--- TASK INPUTS ---
::::::

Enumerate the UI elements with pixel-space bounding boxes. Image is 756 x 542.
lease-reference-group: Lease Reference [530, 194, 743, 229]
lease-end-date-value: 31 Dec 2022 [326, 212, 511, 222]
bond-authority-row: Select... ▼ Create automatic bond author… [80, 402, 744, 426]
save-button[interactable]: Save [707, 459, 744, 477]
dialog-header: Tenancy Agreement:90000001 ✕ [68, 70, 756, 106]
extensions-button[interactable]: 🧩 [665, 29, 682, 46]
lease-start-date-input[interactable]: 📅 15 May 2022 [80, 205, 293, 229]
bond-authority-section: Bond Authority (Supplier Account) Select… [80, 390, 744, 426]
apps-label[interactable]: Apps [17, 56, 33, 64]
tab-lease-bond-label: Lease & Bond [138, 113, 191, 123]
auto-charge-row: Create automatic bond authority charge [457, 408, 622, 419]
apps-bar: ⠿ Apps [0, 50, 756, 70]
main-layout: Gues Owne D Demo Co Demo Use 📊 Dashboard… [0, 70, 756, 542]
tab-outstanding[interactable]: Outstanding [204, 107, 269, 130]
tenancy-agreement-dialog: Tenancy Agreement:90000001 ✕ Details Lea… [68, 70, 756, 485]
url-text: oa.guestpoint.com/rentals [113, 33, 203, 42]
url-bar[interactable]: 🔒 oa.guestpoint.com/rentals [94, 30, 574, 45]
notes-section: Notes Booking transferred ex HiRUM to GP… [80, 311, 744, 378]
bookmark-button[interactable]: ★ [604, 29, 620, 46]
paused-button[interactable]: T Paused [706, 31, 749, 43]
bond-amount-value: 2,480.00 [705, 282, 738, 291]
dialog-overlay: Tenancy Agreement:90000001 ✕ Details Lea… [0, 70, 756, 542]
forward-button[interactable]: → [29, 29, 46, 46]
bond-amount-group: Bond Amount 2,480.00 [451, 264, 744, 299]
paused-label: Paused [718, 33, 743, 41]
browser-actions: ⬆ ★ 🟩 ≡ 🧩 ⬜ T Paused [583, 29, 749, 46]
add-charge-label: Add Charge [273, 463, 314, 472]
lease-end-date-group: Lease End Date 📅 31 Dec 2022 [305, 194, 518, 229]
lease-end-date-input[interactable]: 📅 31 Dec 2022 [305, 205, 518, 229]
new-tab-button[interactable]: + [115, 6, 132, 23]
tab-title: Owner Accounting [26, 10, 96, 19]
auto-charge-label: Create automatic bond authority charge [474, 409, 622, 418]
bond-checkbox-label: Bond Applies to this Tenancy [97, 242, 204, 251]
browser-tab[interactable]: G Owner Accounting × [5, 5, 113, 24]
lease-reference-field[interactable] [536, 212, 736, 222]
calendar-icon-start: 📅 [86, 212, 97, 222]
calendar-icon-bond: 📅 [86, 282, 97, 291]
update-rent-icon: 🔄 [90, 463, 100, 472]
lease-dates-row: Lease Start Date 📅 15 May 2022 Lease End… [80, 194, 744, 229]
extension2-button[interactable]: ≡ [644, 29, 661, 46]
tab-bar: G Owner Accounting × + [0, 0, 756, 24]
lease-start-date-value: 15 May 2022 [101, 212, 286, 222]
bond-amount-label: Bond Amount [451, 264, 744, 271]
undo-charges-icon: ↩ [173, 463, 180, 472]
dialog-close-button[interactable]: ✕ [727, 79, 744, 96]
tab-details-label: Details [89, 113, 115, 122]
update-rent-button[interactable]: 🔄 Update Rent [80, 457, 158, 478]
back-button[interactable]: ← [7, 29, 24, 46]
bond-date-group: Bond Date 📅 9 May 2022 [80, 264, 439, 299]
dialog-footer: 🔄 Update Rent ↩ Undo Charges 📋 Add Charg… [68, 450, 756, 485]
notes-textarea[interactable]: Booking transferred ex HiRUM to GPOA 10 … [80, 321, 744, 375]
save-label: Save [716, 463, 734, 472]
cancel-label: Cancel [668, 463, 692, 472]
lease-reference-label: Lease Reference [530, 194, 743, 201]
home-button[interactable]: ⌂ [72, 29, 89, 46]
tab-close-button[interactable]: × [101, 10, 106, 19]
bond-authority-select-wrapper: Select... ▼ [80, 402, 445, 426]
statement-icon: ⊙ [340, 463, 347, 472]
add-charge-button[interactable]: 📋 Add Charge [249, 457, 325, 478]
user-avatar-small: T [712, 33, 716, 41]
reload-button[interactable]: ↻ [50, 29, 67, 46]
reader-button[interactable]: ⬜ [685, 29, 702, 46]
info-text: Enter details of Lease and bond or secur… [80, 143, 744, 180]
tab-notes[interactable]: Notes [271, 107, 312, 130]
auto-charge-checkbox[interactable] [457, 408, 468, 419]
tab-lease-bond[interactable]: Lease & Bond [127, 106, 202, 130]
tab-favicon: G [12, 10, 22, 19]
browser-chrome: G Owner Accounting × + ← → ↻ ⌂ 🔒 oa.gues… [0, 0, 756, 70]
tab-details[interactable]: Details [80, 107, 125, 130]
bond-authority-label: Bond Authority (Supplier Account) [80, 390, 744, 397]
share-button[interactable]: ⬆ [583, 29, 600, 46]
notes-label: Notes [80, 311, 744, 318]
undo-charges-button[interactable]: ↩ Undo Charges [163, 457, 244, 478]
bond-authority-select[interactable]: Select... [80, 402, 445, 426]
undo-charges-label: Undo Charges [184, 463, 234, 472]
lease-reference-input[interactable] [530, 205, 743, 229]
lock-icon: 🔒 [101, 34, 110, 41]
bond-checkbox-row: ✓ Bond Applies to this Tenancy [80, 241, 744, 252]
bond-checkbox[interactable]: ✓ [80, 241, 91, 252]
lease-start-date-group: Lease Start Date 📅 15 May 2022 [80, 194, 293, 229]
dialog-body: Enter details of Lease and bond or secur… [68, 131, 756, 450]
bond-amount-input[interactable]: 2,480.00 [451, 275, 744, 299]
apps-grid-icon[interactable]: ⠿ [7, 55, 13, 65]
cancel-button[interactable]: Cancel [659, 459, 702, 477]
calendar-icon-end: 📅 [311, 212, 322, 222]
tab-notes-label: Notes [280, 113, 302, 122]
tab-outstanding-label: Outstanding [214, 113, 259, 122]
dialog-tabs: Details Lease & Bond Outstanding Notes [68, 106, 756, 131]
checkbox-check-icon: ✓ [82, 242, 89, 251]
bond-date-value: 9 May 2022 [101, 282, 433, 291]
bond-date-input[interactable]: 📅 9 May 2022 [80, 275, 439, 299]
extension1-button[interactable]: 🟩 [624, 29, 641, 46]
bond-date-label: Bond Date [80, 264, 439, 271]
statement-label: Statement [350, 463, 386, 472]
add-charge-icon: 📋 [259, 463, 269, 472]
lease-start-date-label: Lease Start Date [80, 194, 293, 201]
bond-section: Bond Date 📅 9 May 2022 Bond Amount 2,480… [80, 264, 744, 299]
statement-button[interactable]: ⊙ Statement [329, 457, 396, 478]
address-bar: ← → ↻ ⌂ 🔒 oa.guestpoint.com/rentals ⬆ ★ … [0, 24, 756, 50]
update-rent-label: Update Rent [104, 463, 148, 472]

::::::

--- TASK ---
Write down how many lines of the data above contain the word "Select", with nothing else.

--- TASK ANSWER ---
4